I have one of these $20 DSO's with a stm32f103c8t6, it might have been sold as with 50-100-200kHz BW. The only other chip on it is an op-amp. But I damaged the MCU years ago when soldering it. I got some new chips, but forget there's no external memory chip, so all the program must have been on the chip.
The PCB had connections for UART, and I2C or something similar, and a USB header. So I'm assuming the firmware could be updated.
But in that case, can I put a blank chip on the PCB, and somehow upload the whole program ? (if I find it online).
Otherwise, I can put the chip on a breakout board and try something that way. I do have an Arduino and a BusPirate, but I don't know much programming yet (but I've done some).

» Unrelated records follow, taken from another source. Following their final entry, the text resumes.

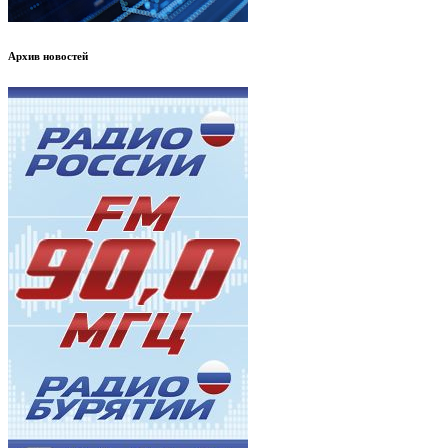
Архив новостей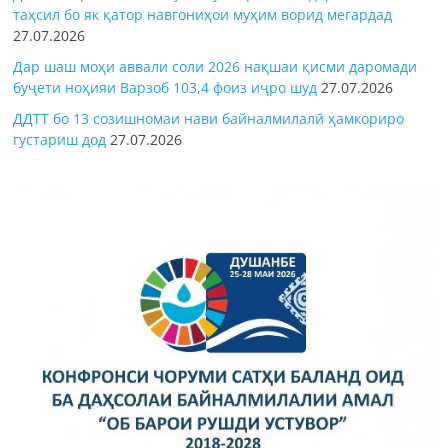
таҳсил бо як қатор навгониҳои муҳим ворид мегардад
27.07.2026
Дар шаш моҳи аввали соли 2026 нақшаи қисми даромади
буҷети ноҳияи Варзоб 103,4 фоиз иҷро шуд
27.07.2026
ДДТТ бо 13 созишномаи нави байналмилалӣ ҳамкориро
густариш дод
27.07.2026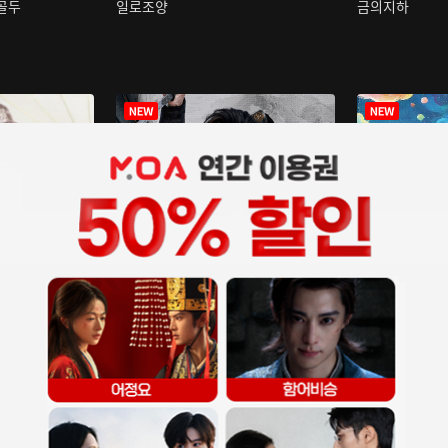
구골두
일로조양
금의지하
장중인
아재저리등니 :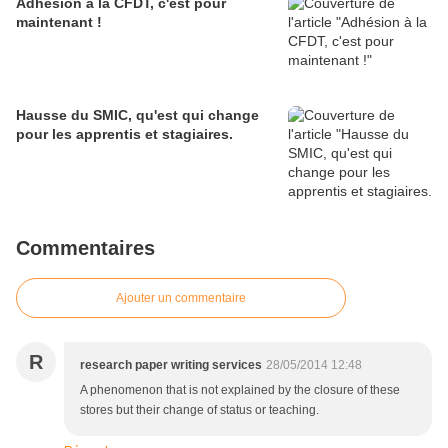
Adhésion à la CFDT, c'est pour
maintenant !
Hausse du SMIC, qu'est qui change
pour les apprentis et stagiaires.
Commentaires
Ajouter un commentaire
R
research paper writing services
28/05/2014 12:48
A phenomenon that is not explained by the closure of these
stores but their change of status or teaching.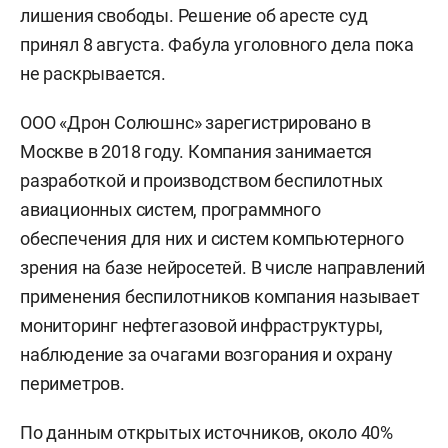
лишения свободы. Решение об аресте суд
принял 8 августа. Фабула уголовного дела пока
не раскрывается.
ООО «Дрон Солюшнс» зарегистрировано в
Москве в 2018 году. Компания занимается
разработкой и производством беспилотных
авиационных систем, программного
обеспечения для них и систем компьютерного
зрения на базе нейросетей. В числе направлений
применения беспилотников компания называет
мониторинг нефтегазовой инфраструктуры,
наблюдение за очагами возгорания и охрану
периметров.
По данным открытых источников, около 40%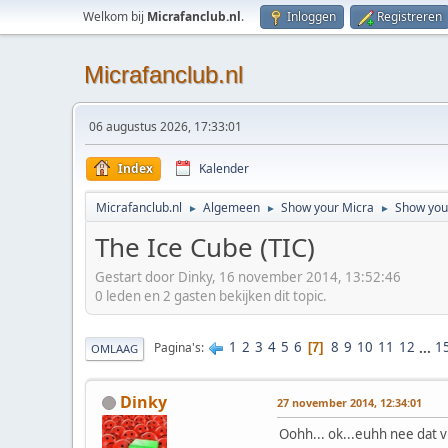
Welkom bij
Micrafanclub.nl
.
Inloggen
Registreren
Micrafanclub.nl
06 augustus 2026, 17:33:01
Index
Kalender
Micrafanclub.nl
Algemeen
Show your Micra
Show your
►
►
►
The Ice Cube (TIC)
Gestart door Dinky, 16 november 2014, 13:52:46
0 leden en 2 gasten bekijken dit topic.
1
2
3
4
5
6
8
9
10
11
12
...
1
Pagina's
7
OMLAAG
Dinky
27 november 2014, 12:34:01
Oohh... ok...euhh nee dat vi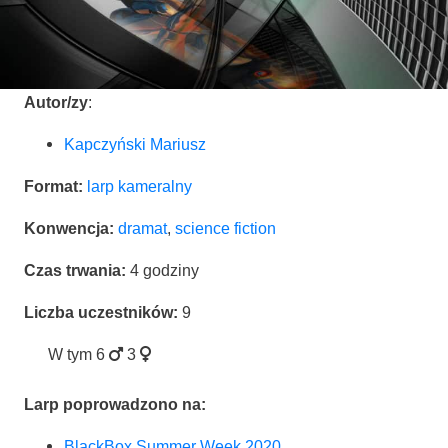
Autor/zy
:
Kap­czyń­ski Mariusz
For­mat:
larp kame­ral­ny
Kon­wen­cja:
dra­mat
,
scien­ce fiction
Czas trwa­nia:
4 godzi­ny
Licz­ba uczest­ni­ków:
9
W tym
6
3
Larp popro­wa­dzo­no na:
Black­Box Sum­mer Week 2020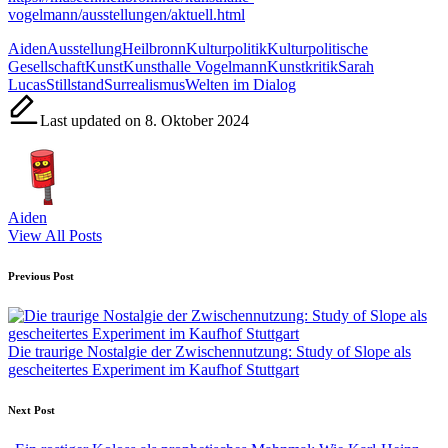
vogelmann/ausstellungen/aktuell.html
Tags:
Aiden
Ausstellung
Heilbronn
Kulturpolitik
Kulturpolitische
Gesellschaft
Kunst
Kunsthalle Vogelmann
Kunstkritik
Sarah
Lucas
Stillstand
Surrealismus
Welten im Dialog
Last updated on 8. Oktober 2024
Aiden
View All Posts
Post
Previous Post
navigation
Die traurige Nostalgie der Zwischennutzung: Study of Slope als
gescheitertes Experiment im Kaufhof Stuttgart
Next Post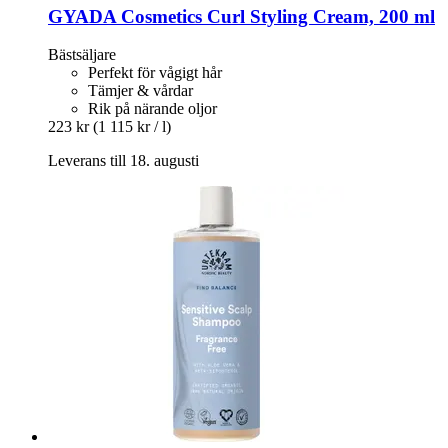
GYADA Cosmetics
Curl Styling Cream, 200 ml
Bästsäljare
Perfekt för vågigt hår
Tämjer & vårdar
Rik på närande oljor
223 kr
(1 115 kr / l)
Leverans till 18. augusti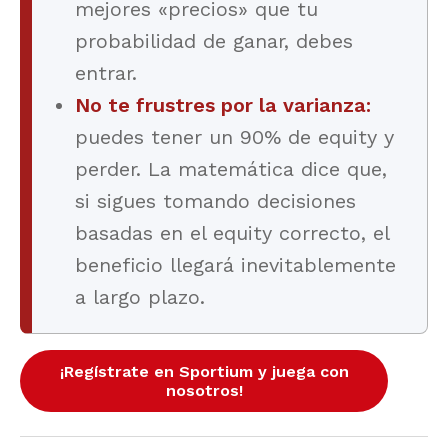
mejores «precios» que tu
probabilidad de ganar, debes
entrar.
No te frustres por la varianza:
puedes tener un 90% de equity y
perder. La matemática dice que,
si sigues tomando decisiones
basadas en el equity correcto, el
beneficio llegará inevitablemente
a largo plazo.
¡Regístrate en Sportium y juega con
nosotros!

I do want one of these mini, 9V DSO's, besides the low bandwidth, they are as portable as a handheld DMM. If I wanted to, I could remake just about any of the ebay ones on a protoboard, and use and open program for it. Everything for the little LCD screen is on another PCB with headers, just waiting for MCU instructions. I guess all that LCD stuff is open source and out there to find.
How much is there to these mini-DSO programs tho ? For a real 50/100/200kHz BW, what might they compare to in size and complexity ? How many pages of code might these be ?
Again, this one only had 1 MCU, 1 quad op-amp, and the all-in-one LCD section. So it takes a bunch of samples, does some DSP in the chip, then outputs to the screen. And has some buttons for basic DSO settings like zoom and coupling.